One scoop. Then another.

Soil slid through latex fingers as Grayson followed. They worked in rhythm — not fast, not slow — the weight of earth filling in what conscience couldn't.

Thump.

Rustle.

Breath.

The plastic bag crinkled each time the soil landed on it, until it didn't anymore. Until it was smothered in silence.

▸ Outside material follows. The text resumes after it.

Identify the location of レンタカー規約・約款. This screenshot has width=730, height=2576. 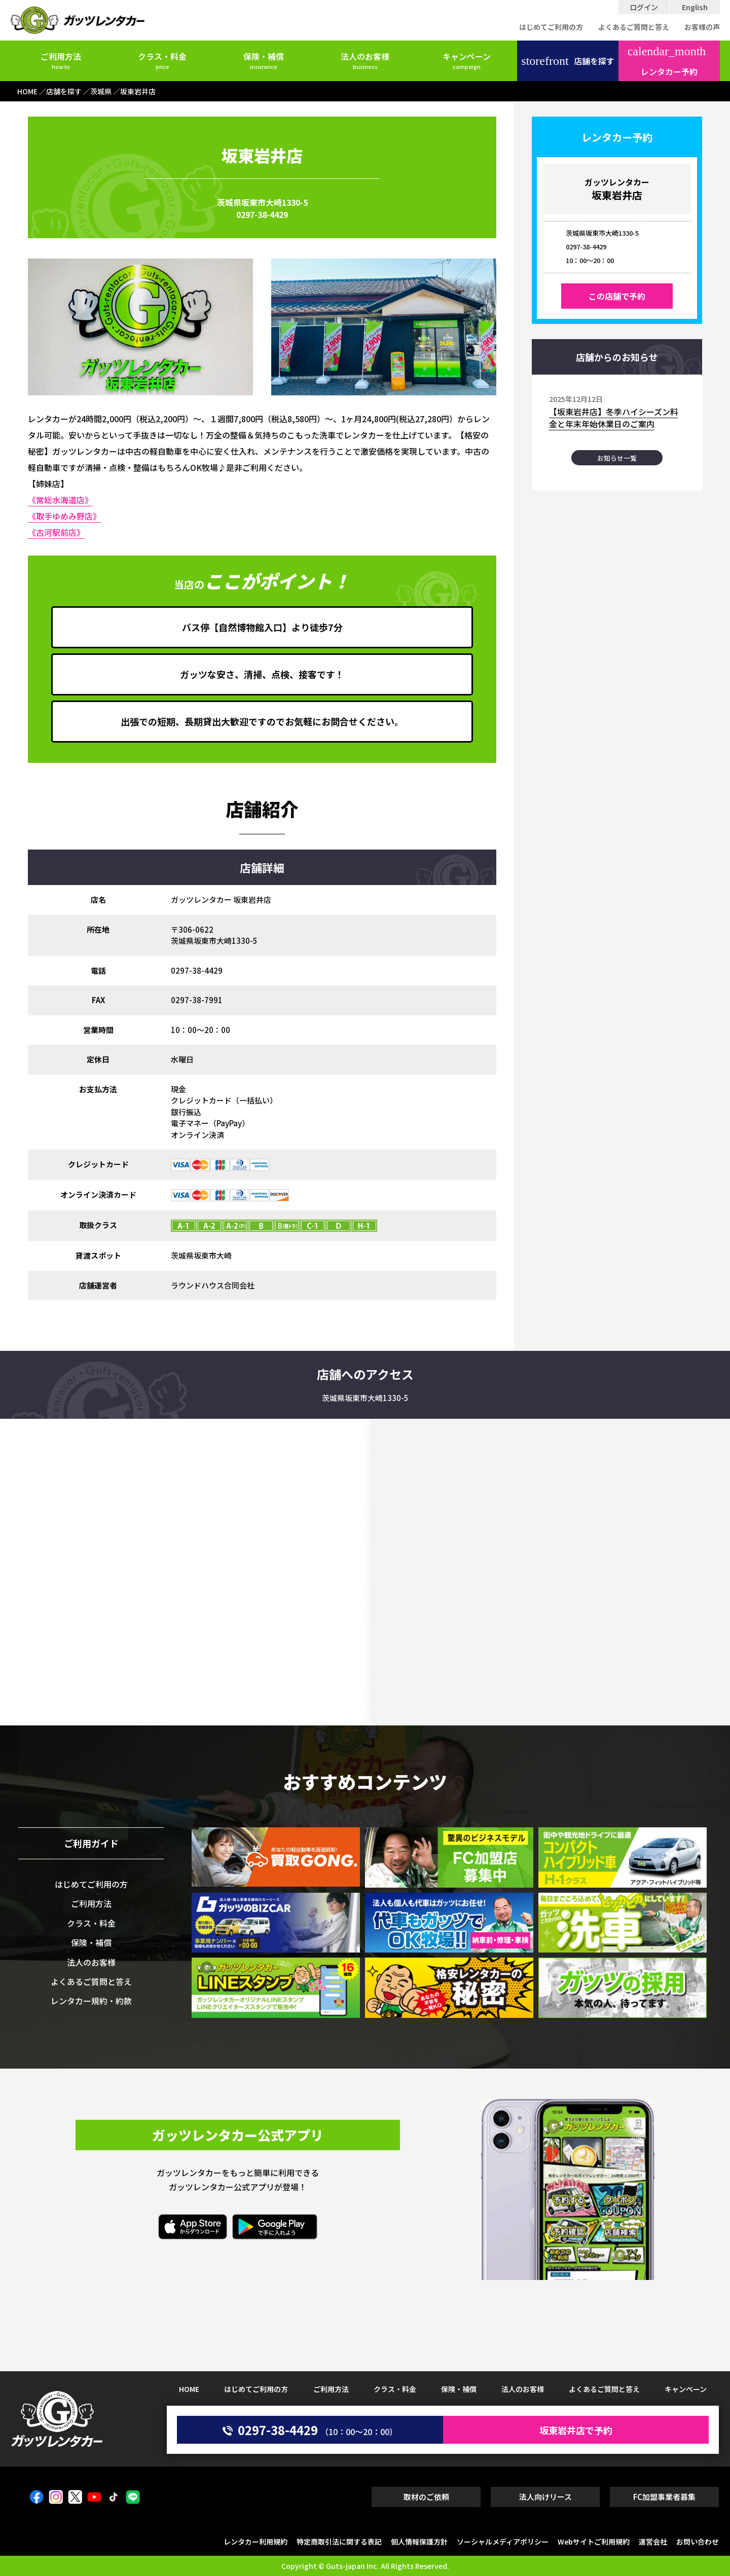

Grayson knelt at the edge, pushing soil with his gloved hands when the shovel felt too violent. The dirt clung to the plastic of his sleeves, smudged up to the elbows, up to his soul. The final layer was packed with the shovel — Connor slicing the blade across the top, flattening it like nothing had ever happened.

No marker. No cross. Just earth.

Connor climbed out and unhooked his headlamp. He clicked it off with a small snap. They stood over the grave, two figures blurred by cold air and conscience.

Three objects in the dark:

The soil.

The silence.

And the weight of knowing.

Grayson stared down at the grave. His fingers twitched. He peeled the gloves off one at a time, slow, like the act itself was exposing something raw beneath the skin.

His hands were shaking again.

"Still think you're just a bartender?" Connor asked, voice low, almost kind.

Grayson didn't answer. He turned toward the SUV, stripped out of the suit, and climbed back in without warning. Connor joined him a minute later, starting the engine without a word. The tires rolled slow over gravel and blacktop.

No music. No talking. Just the weight of what they'd buried. And the knowledge that the city above it would keep moving, uncaring.